Contract tests — verify public contracts and abstraction layers

  • Goal: freeze the externally-observed contracts and the internal abstraction boundaries.

  • Contracts covered:

    • Public I/O schemas: MCP input/output models and ToolResponse/ToolIssue JSON-Schema snapshots.
    • Abstraction layers: interfaces/abstract functions are stable and respected by implementations (e.g., tool handler surface, API client facade methods, mapper interfaces).
  • How:

    • Snapshot JSON-Schema produced from clickup_mcp/mcp_server/models/inputs/ and clickup_mcp/mcp_server/models/outputs/.
    • Assert abstract functions/objects (ABCs/Protocols) exist with the expected names and call signatures; verify concrete implementations accept the same inputs and produce the documented outputs.
    • For mapping layers, assert domain↔DTO roundtrip invariants and field alias guarantees (e.g., id alias on domain models such as Team/Space/List/Folder/User).
  • Why: ensures long-term stability of both public contracts and critical internal boundaries, enabling safe refactors.

  • Test points (brief):

    • JSON-Schema snapshots for MCP inputs/outputs and ToolResponse/ToolIssue remain compatible.
    • Enum sets and field optionality/aliases stay stable across versions.
    • ABCs/Protocols for handler surfaces and client facades preserve names and call signatures.
    • Domain↔DTO roundtrip properties hold (including id alias fields).
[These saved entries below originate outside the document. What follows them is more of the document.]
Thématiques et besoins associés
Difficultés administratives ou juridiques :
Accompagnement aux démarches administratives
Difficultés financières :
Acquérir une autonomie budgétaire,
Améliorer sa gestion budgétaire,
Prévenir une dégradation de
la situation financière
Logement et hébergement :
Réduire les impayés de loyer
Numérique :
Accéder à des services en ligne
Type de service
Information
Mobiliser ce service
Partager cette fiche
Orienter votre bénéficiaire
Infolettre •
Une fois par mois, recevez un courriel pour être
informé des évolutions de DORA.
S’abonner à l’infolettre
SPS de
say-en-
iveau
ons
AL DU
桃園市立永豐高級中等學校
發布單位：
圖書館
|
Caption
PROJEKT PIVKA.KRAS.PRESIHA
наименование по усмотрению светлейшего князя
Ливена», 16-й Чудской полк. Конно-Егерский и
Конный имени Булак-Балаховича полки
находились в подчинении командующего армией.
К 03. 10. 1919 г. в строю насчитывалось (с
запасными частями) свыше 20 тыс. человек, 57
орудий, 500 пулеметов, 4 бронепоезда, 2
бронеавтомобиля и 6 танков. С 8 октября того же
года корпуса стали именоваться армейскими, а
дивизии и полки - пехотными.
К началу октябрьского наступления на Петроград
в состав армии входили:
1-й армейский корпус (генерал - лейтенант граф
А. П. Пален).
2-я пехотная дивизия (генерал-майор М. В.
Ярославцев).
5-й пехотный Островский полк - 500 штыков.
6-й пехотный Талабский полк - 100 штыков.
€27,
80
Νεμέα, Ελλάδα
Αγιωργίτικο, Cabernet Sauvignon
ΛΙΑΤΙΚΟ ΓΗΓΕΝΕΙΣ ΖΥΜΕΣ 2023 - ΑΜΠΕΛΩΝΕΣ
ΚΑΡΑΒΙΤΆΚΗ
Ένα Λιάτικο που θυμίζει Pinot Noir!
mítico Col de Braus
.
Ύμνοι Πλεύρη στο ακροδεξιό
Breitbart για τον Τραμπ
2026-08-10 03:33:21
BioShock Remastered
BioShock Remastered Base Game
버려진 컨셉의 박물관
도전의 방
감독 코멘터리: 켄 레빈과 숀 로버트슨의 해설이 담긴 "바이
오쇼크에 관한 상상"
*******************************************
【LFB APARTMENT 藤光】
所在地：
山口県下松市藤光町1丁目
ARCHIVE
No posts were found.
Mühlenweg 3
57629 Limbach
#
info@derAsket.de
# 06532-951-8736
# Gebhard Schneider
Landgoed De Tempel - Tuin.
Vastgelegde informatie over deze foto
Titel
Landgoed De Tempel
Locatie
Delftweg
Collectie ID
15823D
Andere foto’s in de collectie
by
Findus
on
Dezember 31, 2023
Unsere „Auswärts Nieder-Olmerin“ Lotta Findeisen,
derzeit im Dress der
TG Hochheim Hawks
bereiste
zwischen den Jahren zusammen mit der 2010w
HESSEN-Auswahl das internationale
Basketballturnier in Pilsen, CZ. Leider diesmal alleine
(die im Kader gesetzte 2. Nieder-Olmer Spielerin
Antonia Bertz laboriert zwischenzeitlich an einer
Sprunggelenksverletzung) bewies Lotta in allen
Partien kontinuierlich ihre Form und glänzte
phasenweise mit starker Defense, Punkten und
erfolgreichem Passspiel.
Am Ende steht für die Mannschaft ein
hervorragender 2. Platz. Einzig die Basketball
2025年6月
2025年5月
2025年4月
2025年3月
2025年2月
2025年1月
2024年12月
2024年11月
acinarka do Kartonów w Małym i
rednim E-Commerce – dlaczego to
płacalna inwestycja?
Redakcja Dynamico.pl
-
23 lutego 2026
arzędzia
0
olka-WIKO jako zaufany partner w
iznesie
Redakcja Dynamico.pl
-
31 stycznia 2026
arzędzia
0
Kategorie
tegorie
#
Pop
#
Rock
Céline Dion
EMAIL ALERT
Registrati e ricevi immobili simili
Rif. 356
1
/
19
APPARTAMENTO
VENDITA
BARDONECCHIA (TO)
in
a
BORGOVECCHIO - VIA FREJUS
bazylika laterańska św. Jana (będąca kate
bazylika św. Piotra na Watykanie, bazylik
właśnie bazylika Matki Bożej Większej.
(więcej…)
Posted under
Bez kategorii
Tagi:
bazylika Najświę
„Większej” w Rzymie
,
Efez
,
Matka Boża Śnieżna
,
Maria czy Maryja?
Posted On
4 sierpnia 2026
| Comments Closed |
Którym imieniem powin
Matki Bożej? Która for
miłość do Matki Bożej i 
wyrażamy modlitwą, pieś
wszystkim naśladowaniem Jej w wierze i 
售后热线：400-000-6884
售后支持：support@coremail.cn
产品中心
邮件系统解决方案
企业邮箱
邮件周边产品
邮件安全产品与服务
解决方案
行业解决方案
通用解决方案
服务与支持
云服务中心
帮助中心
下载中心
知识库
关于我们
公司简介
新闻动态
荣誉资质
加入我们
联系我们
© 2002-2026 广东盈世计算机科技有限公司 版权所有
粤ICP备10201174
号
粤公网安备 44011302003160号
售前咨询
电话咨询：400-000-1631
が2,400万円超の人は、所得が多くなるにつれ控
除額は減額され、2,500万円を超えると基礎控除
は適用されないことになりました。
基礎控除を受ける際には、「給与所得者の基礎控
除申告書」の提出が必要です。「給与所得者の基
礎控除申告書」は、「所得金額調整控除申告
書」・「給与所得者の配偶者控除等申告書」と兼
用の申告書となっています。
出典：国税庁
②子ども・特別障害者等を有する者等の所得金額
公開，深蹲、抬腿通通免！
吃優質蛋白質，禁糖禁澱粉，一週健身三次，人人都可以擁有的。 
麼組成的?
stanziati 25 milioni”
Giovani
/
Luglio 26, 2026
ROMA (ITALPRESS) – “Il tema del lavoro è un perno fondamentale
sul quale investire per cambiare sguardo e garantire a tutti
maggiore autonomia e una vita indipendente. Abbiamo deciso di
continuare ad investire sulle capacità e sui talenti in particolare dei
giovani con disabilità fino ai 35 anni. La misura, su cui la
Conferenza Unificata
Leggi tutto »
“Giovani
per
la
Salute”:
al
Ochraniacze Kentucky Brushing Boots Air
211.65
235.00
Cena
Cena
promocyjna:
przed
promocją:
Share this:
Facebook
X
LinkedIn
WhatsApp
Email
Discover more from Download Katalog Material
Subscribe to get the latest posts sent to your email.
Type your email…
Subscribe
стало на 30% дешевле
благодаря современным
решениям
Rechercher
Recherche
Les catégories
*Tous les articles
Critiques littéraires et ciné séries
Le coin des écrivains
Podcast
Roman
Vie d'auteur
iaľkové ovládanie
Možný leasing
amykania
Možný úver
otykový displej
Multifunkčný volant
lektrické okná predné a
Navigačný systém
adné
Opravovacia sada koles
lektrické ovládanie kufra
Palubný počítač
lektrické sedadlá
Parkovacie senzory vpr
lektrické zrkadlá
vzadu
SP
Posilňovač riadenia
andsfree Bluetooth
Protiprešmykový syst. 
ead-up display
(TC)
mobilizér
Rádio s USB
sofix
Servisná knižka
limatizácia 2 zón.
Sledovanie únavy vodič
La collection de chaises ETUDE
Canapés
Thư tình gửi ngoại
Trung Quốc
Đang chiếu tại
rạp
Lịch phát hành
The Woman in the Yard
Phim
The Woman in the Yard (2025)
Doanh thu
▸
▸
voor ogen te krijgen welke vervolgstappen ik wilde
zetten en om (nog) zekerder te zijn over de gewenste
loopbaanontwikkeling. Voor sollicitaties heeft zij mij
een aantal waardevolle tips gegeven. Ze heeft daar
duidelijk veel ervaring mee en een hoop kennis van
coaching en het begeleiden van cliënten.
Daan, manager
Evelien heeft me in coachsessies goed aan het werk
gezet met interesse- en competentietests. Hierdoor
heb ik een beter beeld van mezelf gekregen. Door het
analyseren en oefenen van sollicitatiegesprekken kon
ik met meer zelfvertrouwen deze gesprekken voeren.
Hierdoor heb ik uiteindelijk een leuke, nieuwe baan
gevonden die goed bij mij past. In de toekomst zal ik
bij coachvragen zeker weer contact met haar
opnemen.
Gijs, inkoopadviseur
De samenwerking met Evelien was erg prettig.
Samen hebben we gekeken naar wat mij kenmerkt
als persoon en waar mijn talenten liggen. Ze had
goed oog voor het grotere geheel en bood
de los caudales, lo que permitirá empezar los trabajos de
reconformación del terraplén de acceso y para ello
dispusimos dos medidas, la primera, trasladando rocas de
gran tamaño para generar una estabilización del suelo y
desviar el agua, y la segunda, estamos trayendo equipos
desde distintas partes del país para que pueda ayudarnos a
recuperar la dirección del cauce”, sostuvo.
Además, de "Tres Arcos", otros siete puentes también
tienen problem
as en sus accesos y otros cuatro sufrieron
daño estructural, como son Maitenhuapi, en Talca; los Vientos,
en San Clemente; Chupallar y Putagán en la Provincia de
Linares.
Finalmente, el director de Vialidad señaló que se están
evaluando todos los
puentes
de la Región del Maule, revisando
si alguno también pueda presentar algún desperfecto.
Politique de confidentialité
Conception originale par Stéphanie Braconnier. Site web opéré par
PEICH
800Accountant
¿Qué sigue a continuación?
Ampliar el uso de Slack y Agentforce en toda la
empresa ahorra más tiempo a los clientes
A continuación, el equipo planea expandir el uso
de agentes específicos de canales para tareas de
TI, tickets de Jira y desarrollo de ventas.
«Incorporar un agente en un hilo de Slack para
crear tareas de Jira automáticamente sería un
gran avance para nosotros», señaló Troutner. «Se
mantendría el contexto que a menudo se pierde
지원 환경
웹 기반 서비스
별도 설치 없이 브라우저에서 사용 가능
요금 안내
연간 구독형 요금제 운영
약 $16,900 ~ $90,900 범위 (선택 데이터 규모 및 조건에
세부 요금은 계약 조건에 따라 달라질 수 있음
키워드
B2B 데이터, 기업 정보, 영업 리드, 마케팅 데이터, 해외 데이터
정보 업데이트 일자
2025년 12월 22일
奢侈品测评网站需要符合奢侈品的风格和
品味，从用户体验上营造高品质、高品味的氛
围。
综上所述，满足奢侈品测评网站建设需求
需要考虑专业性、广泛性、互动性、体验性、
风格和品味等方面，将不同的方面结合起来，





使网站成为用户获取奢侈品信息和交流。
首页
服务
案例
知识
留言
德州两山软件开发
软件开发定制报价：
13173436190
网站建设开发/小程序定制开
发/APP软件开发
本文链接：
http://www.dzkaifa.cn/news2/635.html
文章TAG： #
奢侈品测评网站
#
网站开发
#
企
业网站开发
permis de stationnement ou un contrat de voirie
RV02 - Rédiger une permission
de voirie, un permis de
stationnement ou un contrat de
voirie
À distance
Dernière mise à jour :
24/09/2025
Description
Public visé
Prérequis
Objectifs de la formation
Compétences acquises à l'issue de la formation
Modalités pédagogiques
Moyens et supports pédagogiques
End-to-end (smoke) tests — minimal full-path verification

  • Goal: prove the end-to-end path is functional with minimal cost.

  • Scope:

    • Start the MCP server, list tools, and successfully call a single MCP tool over one transport (HTTP streaming or SSE).
    • Validate envelope shape and basic success path.
  • What it intentionally does NOT do:

    • Does not call every MCP tool.
    • Does not validate all functional permutations inside each tool.
    • Does not exercise real upstream for all behaviors.
  • Why: the point is “the connection to MCP functions works,” not “every function detail works” (covered by unit/integration/contract tests).

  • Test points (brief):

    • Server boots and lists tools via each transport (HTTP streaming, SSE).
    • One representative tool call returns a valid envelope and payload shape.
    • Basic error surface is observable by clients (non-OK envelope paths).

Production feature coverage map

FeatureCovered by
Error envelope and mapping to ToolIssueunit, integration, contract
Rate limit handling/backoffunit (client), integration (mapping)
Pagination helpersunit
DTO↔Domain mapping and id alias compatibilityunit, contract
MCP tool surface and annotations (ToolResponse[...])integration, contract
Transport connectivity (HTTP/SSE)e2e
Environment token loading (.env / config)unit, integration

Resource-saving policy for third-party calls

Policy
  • “MCP tool calls the correct APIs” → cover with unit/integration (assert correct client method and DTO built; fake client)
  • “The upstream API actually works” → cover with API client E2E (a dedicated suite that hits real ClickUp API)
  • “MCP server path is healthy” → cover with MCP E2E smoke (one representative tool only)

This separation minimizes network usage and flakiness. We only perform real requests in the API client’s end-to-end tests, while MCP E2E remains a fast connectivity/boot verification.